My initial thought was that .lock() and .unlock() are the problem, but I profiled the implementation and together they consumed only 30% of the time. My second guess is that the fine grained solution has more cache misses, but I doubt it because a single linked list, unlike an array, is inherently prone to cache misses.

Any idea why I don't get the expected parallelization?


You could achieve a wall time near that of the per thread coarse grained version by first walking the list with no locks in order to find the gap and then from current, and this time using locks, walk the list to make sure there were no intervening inserts by other threads between current and current->next. (Of course I am discounting the fact that "head" always reigns supreme :)


Yes, that is probably due to cache misses. The cache lines containing the locks are continually bouncing between CPUs.

Also, note that you have gained quite a lot of parallellism:

Fine grained:
Worked 1 spent 1080 ms
Worked 2 spent 1230 ms
Worked 0 spent 1250 ms
Worked 3 spent 1260 ms
wall time: 1620 ms

Coarse grained:
Worked 1 spent 190 ms
Worked 2 spent 270 ms
Worked 3 spent 410 ms
Worked 0 spent 280 ms
wall time: 1298 ms

Although each individual thread takes a lot more time, due to cache misses (and also increased overhead), the entire process is only slightly slower.


There does appear to a performance problem. I think you should compare you performance with the built-in implementation and with a single threaded version.

for (int r = 0; r < 5; r++) {
    long start = System.nanoTime();
    ConcurrentLinkedQueue<Integer> list = new ConcurrentLinkedQueue<Integer>();
    for (int i = 0; i < 500000; i++)
        list.add(i);
    long time = System.nanoTime() - start;
    System.out.printf("Adding 500K %,d took ms%n", time / 1000 / 1000);
}

prints

Adding 500K 192 took ms
Adding 500K 154 took ms
Adding 500K 95 took ms
Adding 500K 211 took ms
Adding 500K 424 took ms


in addition to ninjalj's answer - the fine locks also

  1. disables some compiler optimizations in existing code
  2. disables some CPU optimizations - like prefetching
  3. forces memory acquire semantics on lock, and release semantics on unlock - causing cross-CPU sync and invalidating caches - which does not directly show up as lock() cost in profiler, but increases the cost of following data access.

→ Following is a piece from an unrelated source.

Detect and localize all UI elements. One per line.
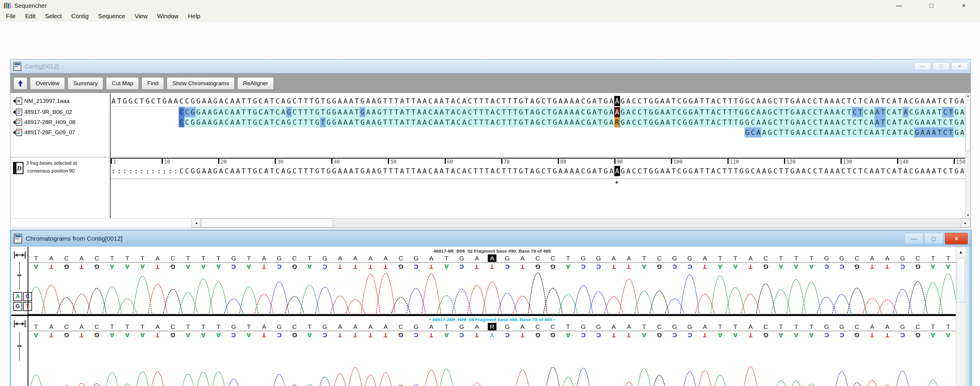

Am I missing something? I don't see any type of caching within your code. Also, you should reconsider the way you are using locking. You should only lock the list as a whole to limit the number of locks and also prevents a race condition as shown below.

thread1: Read Element X
thread2: Removes X + 1
thread1: Read Element X + 1 and fails since the element is no long valid.
thread1: Is unable to finish going through the list since it has been removed.

You can do partitioning the list but you have to handle the case where you are reading the last element in a partition and removing the first element in the next partition.

You could also make only certain functions need to lock/unlock depending on what type of operation is occurring (i.e. it's a read operation and there is not currently a write operation is occurring).